→ Activity
Go through the data underneath and report how many lines hold the string "Pixel", giving only the number.

→ Given data
"""

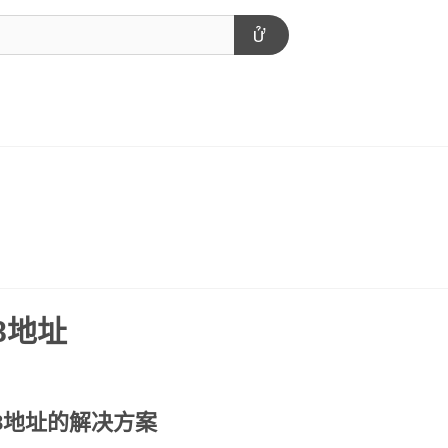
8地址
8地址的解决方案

"""
"""

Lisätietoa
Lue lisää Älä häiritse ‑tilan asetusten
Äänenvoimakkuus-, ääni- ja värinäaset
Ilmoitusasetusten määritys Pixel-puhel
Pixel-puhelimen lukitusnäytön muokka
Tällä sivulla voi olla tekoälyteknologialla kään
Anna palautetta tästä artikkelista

"""

→ Answer area
2